His father had been like that. Had died like that.
"With deference, my lady, I am uneasy with the comparison."
"I know," she said. "Think about it later, however. I was pleased with it myself, when it came to me this morning."
She was being entirely gracious, complimenting him, granting a private audience merely to bid him farewell. He had no cause at all to be surly here. Gisel's rise to this throne might save his homeland and hers from destruction.
He nodded. Rubbed at his smooth chin. "I shall have leisure to do so, I imagine, on board ship, Majesty."
"Tomorrow?" she asked.
"The next day after."
He was to realize later (leisure on board ship) that she had known this, had been guiding a conversation.
"Ah. So you are still resolving business affairs."
"Yes, Majesty. Though I believe I am done."
"You have been paid all outstanding sums? We would want that properly dealt with."
"I have, my lady. The Chancellor was good enough to attend to that himself."
She looked at him. "He owes you his life. We are… also aware of our debt to you, of course."
He shook his head. "You were my queen. Are my queen. I did nothing that-"
"You did what was needful for us, at personal risk, twice." She hesitated. "I shall not dwell over-long on the other matter-" He was aware she had switched to the personal voice. "But I am still of the west, and take pride in what we can show them here. It is a regret for me that… circumstances have required the undoing of your work here."
He lowered his eyes. What was there to say? It was a death.
"It has also occurred to me, with what else I have learned these past days, that there is one more person you might desire to see before you sail."
Crispin looked up.
Gisel of the Antae, Gisel of Sarantium, gazed back at him with those blue eyes.
"She can't see you, however," she said.
There were dolphins again. He'd wondered if he would see them, and was aware that there was something mortally foolish and vain in that doubting: as if the creatures of the sea would appear or not appear in consequence of whatever men and women did in cities, on the land.
Looked at another way (though it was a heresy), there were a great many souls to be carried these days, in and about Sarantium.

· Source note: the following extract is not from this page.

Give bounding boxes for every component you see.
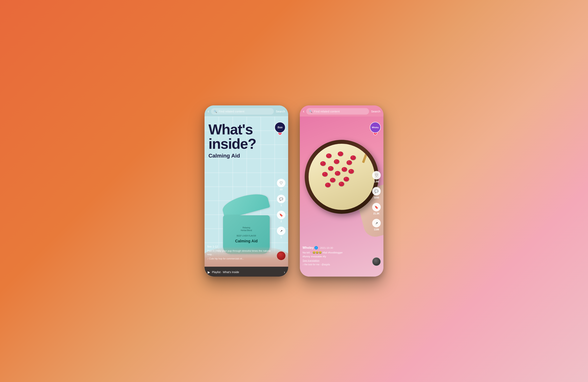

He was on a small, sleek Imperial craft, passage gained merely by showing Gisel's slim dagger with the image of her father in ivory for a handle. A gift, she'd declared it, handing it to him, a way to remember her. Though she'd also said she expected to be in Varena before too many years had passed. If all fell out as it should, there would be ceremonies in Rhodias.
A note had gone before him, alerting the crew that the one bearing the image of the Empress's father could sail to a place otherwise forbidden.
He had been there before.
Styliane was not in the prison cells under the palaces. Someone with a keener sense of irony and punishment-Gesius, most likely, who had lived through so much violence in his days, and survived all of it-had chosen a different place for her to live out the life the new Emperor had granted her, as a mercy to one he had wed and a sign to the people of his benevolence.

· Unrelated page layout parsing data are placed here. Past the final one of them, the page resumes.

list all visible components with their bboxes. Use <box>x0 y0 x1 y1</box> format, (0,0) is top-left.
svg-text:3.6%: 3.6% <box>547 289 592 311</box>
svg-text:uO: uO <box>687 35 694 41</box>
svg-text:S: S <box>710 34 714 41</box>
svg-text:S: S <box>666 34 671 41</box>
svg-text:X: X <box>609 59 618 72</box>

And one really didn't have to look further than Leontes on the Golden Throne and Styliane on the isle, Crispin thought, watching the dolphins beside the ship again, to find a sufficiency of ironies.
They docked, were tied, a plank was run out and down for him. The only visitor, only person disembarking here.
Memories and images. He looked, almost against his will, and saw where Alixana had dropped her cloak on the stones and walked away. He'd been dreaming of that place, moonlit.
Two Excubitors met the ship. One of those on board came down the plank and spoke quietly to them. They led him, wordlessly, along the path through the trees. Birds were singing. The sun slanted through the leafy canopy.